ONCO3: Oncoclínicas busca fôlego com credores em meio à pressão financeira
Oncoclínicas (ONCO3). Foto: Reprodução Facebook

A Oncoclínicas (ONCO3) iniciou discussões com seus credores financeiros para renegociar prazos de pagamento de dívidas que vencem nos próximos meses, em mais um capítulo do processo de reorganização financeira da companhia. A informação foi divulgada em fato relevante ao mercado nesta segunda-feira (9), indicando que a empresa busca ganhar tempo para ajustar sua estrutura de capital.

Segundo o comunicado, a companhia avalia a possibilidade de prorrogar parcelas de principal e juros com vencimento próximo, em uma negociação conhecida no mercado como stand still. A iniciativa ocorre em meio a um cenário de elevada alavancagem e após mudanças recentes na liderança da empresa.

De acordo com a Oncoclínicas (ONCO3), a medida faz parte de um conjunto de ações voltadas à reorganização financeira e ao foco na operação principal do grupo.

“A administração da companhia iniciou discussões com seus credores financeiros em relação a uma eventual prorrogação de prazos de pagamento de parcelas referentes a principal e juros com vencimento nos próximos meses”, informou a empresa no fato relevante. 

Waiver e risco de quebra de covenants

Além da renegociação direta com credores, a companhia convocou assembleias de debenturistas de diferentes emissões para deliberar sobre a concessão de waiver — uma autorização para eventual descumprimento de cláusulas financeiras.

Nesse caso, o pedido está relacionado ao indicador dívida líquida sobre EBITDA, um dos principais parâmetros utilizados em contratos de dívida para monitorar o nível de alavancagem das empresas.
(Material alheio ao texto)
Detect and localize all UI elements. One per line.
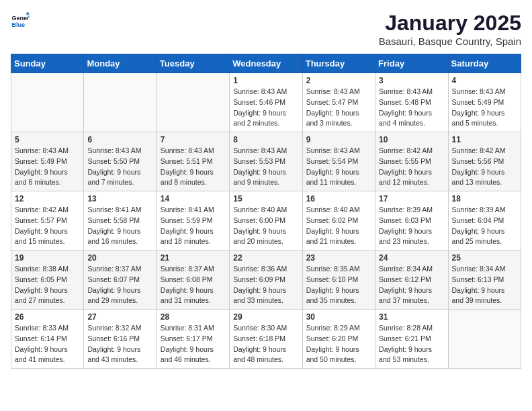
daylight-label: Daylight: 9 hours and 39 minutes. xyxy=(452,286,505,305)
sunrise-label: Sunrise: 8:43 AM xyxy=(161,146,214,154)
day-header-wednesday: Wednesday xyxy=(230,54,302,73)
calendar-cell: 14Sunrise: 8:41 AMSunset: 5:59 PMDayligh… xyxy=(157,191,229,250)
calendar-cell: 12Sunrise: 8:42 AMSunset: 5:57 PMDayligh… xyxy=(11,191,84,250)
calendar-cell: 3Sunrise: 8:43 AMSunset: 5:48 PMDaylight… xyxy=(375,73,448,132)
sunset-label: Sunset: 6:07 PM xyxy=(87,275,140,283)
day-number: 27 xyxy=(87,312,152,322)
sunrise-label: Sunrise: 8:43 AM xyxy=(379,87,433,95)
daylight-label: Daylight: 9 hours and 46 minutes. xyxy=(161,345,214,364)
daylight-label: Daylight: 9 hours and 29 minutes. xyxy=(87,286,140,305)
day-number: 14 xyxy=(161,194,226,203)
day-info: Sunrise: 8:34 AMSunset: 6:13 PMDaylight:… xyxy=(452,264,517,306)
sunrise-label: Sunrise: 8:40 AM xyxy=(233,205,287,214)
day-info: Sunrise: 8:34 AMSunset: 6:12 PMDaylight:… xyxy=(379,264,444,306)
day-number: 12 xyxy=(15,194,80,203)
sunset-label: Sunset: 6:09 PM xyxy=(233,275,285,283)
sunset-label: Sunset: 6:20 PM xyxy=(306,334,359,342)
calendar-cell: 25Sunrise: 8:34 AMSunset: 6:13 PMDayligh… xyxy=(448,250,521,310)
sunset-label: Sunset: 6:00 PM xyxy=(233,216,285,224)
calendar-cell xyxy=(448,310,521,369)
sunset-label: Sunset: 6:16 PM xyxy=(87,334,140,342)
sunset-label: Sunset: 6:08 PM xyxy=(161,275,213,283)
calendar-cell: 5Sunrise: 8:43 AMSunset: 5:49 PMDaylight… xyxy=(11,132,84,191)
daylight-label: Daylight: 9 hours and 35 minutes. xyxy=(306,286,359,305)
daylight-label: Daylight: 9 hours and 2 minutes. xyxy=(233,109,286,128)
calendar-cell: 11Sunrise: 8:42 AMSunset: 5:56 PMDayligh… xyxy=(448,132,521,191)
sunrise-label: Sunrise: 8:40 AM xyxy=(306,205,360,214)
day-number: 16 xyxy=(306,194,371,203)
day-number: 3 xyxy=(379,76,444,85)
calendar-cell: 31Sunrise: 8:28 AMSunset: 6:21 PMDayligh… xyxy=(375,310,448,369)
day-header-friday: Friday xyxy=(375,54,448,73)
daylight-label: Daylight: 9 hours and 11 minutes. xyxy=(306,168,359,187)
daylight-label: Daylight: 9 hours and 12 minutes. xyxy=(379,168,432,187)
logo-icon: General Blue xyxy=(11,11,30,30)
day-number: 28 xyxy=(161,312,226,322)
calendar-cell xyxy=(157,73,229,132)
calendar-cell: 7Sunrise: 8:43 AMSunset: 5:51 PMDaylight… xyxy=(157,132,229,191)
sunrise-label: Sunrise: 8:34 AM xyxy=(379,265,433,273)
calendar-cell: 9Sunrise: 8:43 AMSunset: 5:54 PMDaylight… xyxy=(302,132,375,191)
sunset-label: Sunset: 6:21 PM xyxy=(379,334,431,342)
day-number: 2 xyxy=(306,76,371,85)
day-info: Sunrise: 8:37 AMSunset: 6:07 PMDaylight:… xyxy=(87,264,152,306)
day-info: Sunrise: 8:40 AMSunset: 6:00 PMDaylight:… xyxy=(233,205,298,247)
sunrise-label: Sunrise: 8:43 AM xyxy=(15,146,69,154)
daylight-label: Daylight: 9 hours and 20 minutes. xyxy=(233,227,286,246)
sunrise-label: Sunrise: 8:43 AM xyxy=(87,146,141,154)
day-number: 6 xyxy=(87,135,152,144)
calendar-cell: 16Sunrise: 8:40 AMSunset: 6:02 PMDayligh… xyxy=(302,191,375,250)
calendar-table: SundayMondayTuesdayWednesdayThursdayFrid… xyxy=(11,54,521,369)
sunrise-label: Sunrise: 8:32 AM xyxy=(87,324,141,332)
calendar-cell: 28Sunrise: 8:31 AMSunset: 6:17 PMDayligh… xyxy=(157,310,229,369)
day-info: Sunrise: 8:40 AMSunset: 6:02 PMDaylight:… xyxy=(306,205,371,247)
day-number: 10 xyxy=(379,135,444,144)
sunrise-label: Sunrise: 8:35 AM xyxy=(306,265,360,273)
month-title: January 2025 xyxy=(379,11,521,36)
day-number: 31 xyxy=(379,312,444,322)
day-info: Sunrise: 8:33 AMSunset: 6:14 PMDaylight:… xyxy=(15,323,80,365)
calendar-cell: 24Sunrise: 8:34 AMSunset: 6:12 PMDayligh… xyxy=(375,250,448,310)
sunrise-label: Sunrise: 8:42 AM xyxy=(379,146,433,154)
day-number: 15 xyxy=(233,194,298,203)
sunset-label: Sunset: 5:51 PM xyxy=(161,157,213,165)
sunrise-label: Sunrise: 8:30 AM xyxy=(233,324,287,332)
day-info: Sunrise: 8:36 AMSunset: 6:09 PMDaylight:… xyxy=(233,264,298,306)
daylight-label: Daylight: 9 hours and 5 minutes. xyxy=(452,109,505,128)
calendar-cell: 29Sunrise: 8:30 AMSunset: 6:18 PMDayligh… xyxy=(230,310,302,369)
daylight-label: Daylight: 9 hours and 37 minutes. xyxy=(379,286,432,305)
sunset-label: Sunset: 5:48 PM xyxy=(379,98,431,106)
day-info: Sunrise: 8:32 AMSunset: 6:16 PMDaylight:… xyxy=(87,323,152,365)
calendar-cell: 20Sunrise: 8:37 AMSunset: 6:07 PMDayligh… xyxy=(84,250,157,310)
svg-text:Blue: Blue xyxy=(11,21,25,28)
calendar-cell: 6Sunrise: 8:43 AMSunset: 5:50 PMDaylight… xyxy=(84,132,157,191)
sunset-label: Sunset: 5:53 PM xyxy=(233,157,285,165)
daylight-label: Daylight: 9 hours and 27 minutes. xyxy=(15,286,68,305)
day-number: 21 xyxy=(161,253,226,263)
calendar-cell: 10Sunrise: 8:42 AMSunset: 5:55 PMDayligh… xyxy=(375,132,448,191)
day-info: Sunrise: 8:30 AMSunset: 6:18 PMDaylight:… xyxy=(233,323,298,365)
daylight-label: Daylight: 9 hours and 8 minutes. xyxy=(161,168,214,187)
day-info: Sunrise: 8:31 AMSunset: 6:17 PMDaylight:… xyxy=(161,323,226,365)
sunrise-label: Sunrise: 8:28 AM xyxy=(379,324,433,332)
sunset-label: Sunset: 5:57 PM xyxy=(15,216,67,224)
daylight-label: Daylight: 9 hours and 41 minutes. xyxy=(15,345,68,364)
sunset-label: Sunset: 5:55 PM xyxy=(379,157,431,165)
day-number: 11 xyxy=(452,135,517,144)
daylight-label: Daylight: 9 hours and 4 minutes. xyxy=(379,109,432,128)
sunset-label: Sunset: 5:59 PM xyxy=(161,216,213,224)
calendar-week-5: 26Sunrise: 8:33 AMSunset: 6:14 PMDayligh… xyxy=(11,310,521,369)
day-info: Sunrise: 8:43 AMSunset: 5:47 PMDaylight:… xyxy=(306,87,371,129)
daylight-label: Daylight: 9 hours and 3 minutes. xyxy=(306,109,359,128)
day-number: 8 xyxy=(233,135,298,144)
day-info: Sunrise: 8:39 AMSunset: 6:04 PMDaylight:… xyxy=(452,205,517,247)
sunset-label: Sunset: 5:56 PM xyxy=(452,157,504,165)
sunrise-label: Sunrise: 8:38 AM xyxy=(15,265,69,273)
sunrise-label: Sunrise: 8:39 AM xyxy=(452,205,506,214)
day-info: Sunrise: 8:42 AMSunset: 5:57 PMDaylight:… xyxy=(15,205,80,247)
calendar-week-4: 19Sunrise: 8:38 AMSunset: 6:05 PMDayligh… xyxy=(11,250,521,310)
calendar-cell: 4Sunrise: 8:43 AMSunset: 5:49 PMDaylight… xyxy=(448,73,521,132)
calendar-week-1: 1Sunrise: 8:43 AMSunset: 5:46 PMDaylight… xyxy=(11,73,521,132)
header: General Blue January 2025 Basauri, Basqu… xyxy=(11,11,521,47)
title-section: January 2025 Basauri, Basque Country, Sp… xyxy=(379,11,521,47)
Segundo o fato relevante, as assembleias foram convocadas para discutir a concessão de “renúncia prévia (waiver) para a eventual não observância […] do índice financeiro Dívida Líquida/EBITDA”, que será calculado com base nas demonstrações financeiras consolidadas de 2025. 

Na prática, a autorização permitiria que a empresa não fosse penalizada caso o indicador ultrapasse os limites previstos nos contratos de dívida.

Reestruturação e mudança no comando

O movimento ocorre em meio a um período de reorganização da companhia. A Oncoclínicas (ONCO3) tem enfrentado pressões financeiras após um ciclo de expansão acelerado nos últimos anos.

Depois do IPO realizado em 2021, a empresa ampliou sua estratégia de crescimento com aquisições e investimentos em hospitais, buscando integrar diferentes etapas do tratamento oncológico. Parte dessas iniciativas, porém, aumentou a complexidade operacional e pressionou a geração de caixa.

Recentemente, o fundador da empresa, Bruno Ferrari, deixou o cargo de diretor-presidente. O conselho de administração aprovou a nomeação do médico oncologista Carlos Gil Moreira Ferreira como CEO interino, enquanto a companhia conduz um processo de seleção para a liderança definitiva.

A empresa também contratou a consultoria Spencer Stuart para auxiliar na escolha do novo executivo-chefe.

Foco no core business da companhia

Com a reorganização em curso, a estratégia da empresa tem sido retomar o foco no core business, centrado no diagnóstico e tratamento oncológico.

Segundo a companhia, as negociações com credores e os pedidos de waiver fazem parte desse processo de ajuste financeiro.

“A administração entende que o conjunto de tais iniciativas permitirá que a companhia continue executando com sucesso sua agenda estratégica de alinhamento absoluto ao seu core business, de disciplina financeira e de eficiência operacional, visando a manutenção de suas operações e o atendimento a seus pacientes”, informou a Oncoclínicas (ONCO3) em fato relevante.

A empresa deve divulgar os resultados do quarto trimestre e do ano de 2025 no próximo dia 30 de março, quando o mercado terá uma visão mais clara sobre a evolução da alavancagem e da geração de caixa da ONCO3.